Because paper is made from long fibres of one form or another, there is a tend­ency for paper machines to draw these fibres in to the machine in a par­tic­u­lar dir­ec­tion.  Nat­ur­ally paper­makers look to avoid this but even in fine papers you’ll end up with long fibres run­ning in the same dir­ec­tion as the paper machine runs.  This is the ‘grain dir­ec­tion’.  There’s no firm rule about which dir­ec­tion the grain will run in any given pack­age, but paper mer­chants tend to cut the paper so that the grain runs from top to bot­tom.  On lar­ger sheets that you might buy dir­ectly the grain could run in either dir­ec­tion.

There are two sim­ple tests to find grain dir­ec­tion.  If you tear the paper once and again at right-angles, you’ll see that the tear looks dif­fer­ent: with the grain will leave a much clean­er tear; across the grain will leave a more messy tear.  Altern­at­ively you can cut two sim­il­ar pieces of paper around 2″ x 6″ at right angles to each oth­er and put them togeth­er.  Hold­ing one end out you’ll find that one might flop and another seem more strong; if not one might be ‘sup­port­ing’ the oth­er.  This ‘sup­port­ing’ or stronger piece will have the grain run­ning down the length of the paper.

Grain dir­ec­tion will affect tensile strength; rigid­ity and sta­bil­ity.  The degree to which these affect us will depend on the spe­cific paper and maker so there are no con­crete rules on how big a prob­lem this might be for you.

Strength will be most import­ant in some spe­cial­ist applic­a­tions: bottle labels, for example, are applied left-to-right on the bottle and so are pulled from left-to-right by the labelling machine.  Because the paper will be strongest with the grain, it should be prin­ted so that the grain runs from left-to-right.  Oth­er areas might include hole punched doc­u­ments that might be sub­ject to pulling from left-to-right.

To pre­vent ‘spring­ing’ when a book­let is opened; the grain should run par­al­lel with the spine.  Look out for this if you intend to print, say, an A5 book­let from A4 because the A4 is usu­ally sold with the grain run­ning from top-to-bot­tom.  Using this will lead to the fol­ded book­let spring­ing open.

Rigid­ity is import­ant where prin­ted art­icles have to be handled or stored upright.  Index cards, for example, need to be prin­ted with the grain run­ning from top-to-bot­tom as this will mean the card is strongest in this dir­ec­tion, and so avoid the cards flop­ping down or curl­ing slightly.  Clock­ing-in cards should be prin­ted with the grain run­ning top to bot­tom to help with the hand­ling of the cards.

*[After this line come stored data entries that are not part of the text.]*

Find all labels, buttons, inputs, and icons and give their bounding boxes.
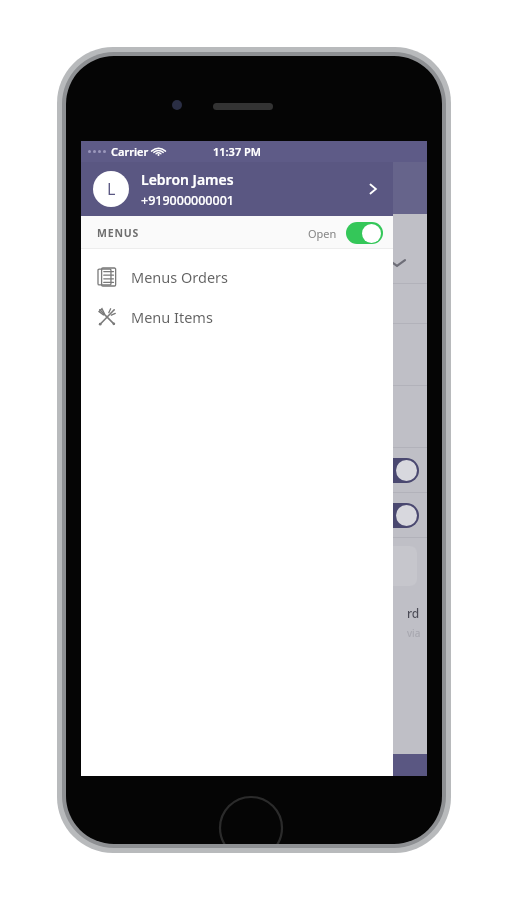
staticText: Menu Items: [131, 307, 213, 327]
staticText: via: [407, 626, 421, 640]
button[interactable]: Menus Orders: [81, 257, 393, 297]
staticText: MENUS: [97, 226, 140, 240]
staticText: 11:37 PM: [213, 144, 262, 159]
other: Open profile: [365, 181, 381, 197]
staticText: L: [107, 178, 116, 200]
staticText: rd: [407, 605, 420, 621]
staticText: Carrier: [111, 144, 149, 159]
button[interactable]: L: [81, 162, 393, 216]
staticText: Open: [308, 226, 337, 241]
button[interactable]: Menu Items: [81, 297, 393, 337]
staticText: +919000000001: [141, 192, 234, 209]
button[interactable]: Open: [308, 222, 383, 244]
other: Open toggle: [346, 222, 383, 244]
staticText: Menus Orders: [131, 267, 229, 287]
staticText: Lebron James: [141, 170, 234, 189]
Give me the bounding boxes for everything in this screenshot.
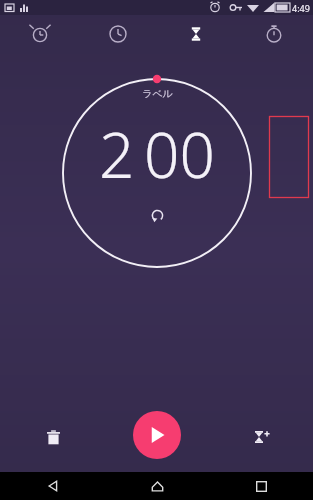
staticText: 2 [99,112,135,196]
staticText: ラベル [142,87,173,100]
button[interactable]: Delete timer [36,420,70,454]
button[interactable]: Clock [79,15,157,53]
button[interactable]: Alarm [0,15,79,53]
staticText: 4:49 [292,2,310,14]
staticText: 00 [144,112,215,196]
button[interactable]: Reset [144,202,170,228]
button[interactable]: Timer [157,15,235,53]
button[interactable]: Start timer [133,411,181,459]
button[interactable]: Next timer slot [269,116,309,198]
button[interactable]: Recents [248,473,274,499]
button[interactable]: Home [144,473,170,499]
button[interactable]: Stopwatch [235,15,313,53]
button[interactable]: Back [40,473,66,499]
button[interactable]: Add timer [244,420,278,454]
button[interactable]: Timer progress [57,73,257,273]
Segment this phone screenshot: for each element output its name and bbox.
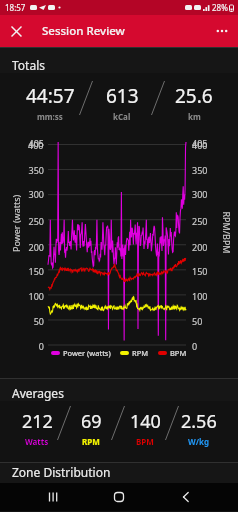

Finally, sta­bil­ity rests on the tend­ency of paper to take up water from its sur­round­ings.  When this hap­pens the paper swells across the grain because fibres have a tend­ency to expand in their width rather than length.  This is most import­ant when doing very close register work or col­our print­ing.  There may be a dir­ec­tion where the register is less import­ant.  One example would be ledger sheets where top-to-bot­tom register is less import­ant than the need to get left-to-right columns cor­rect, for a change in these could lead to mis­taken use of the wrong column.  In this case, if the tol­er­ances are very tight, con­sid­er­a­tion should be given to have the grain run­ning left-to-right across the page so that any expan­sion in the fibres has an effect top-to-bot­tom rather than left-to-right.

All of these con­sid­er­a­tions seem small in com­par­is­on with machin­ing or the ini­tial lay­out but it’s these small details that will make the final job look and feel bet­ter than one without con­sid­er­a­tion of the grain dir­ec­tion.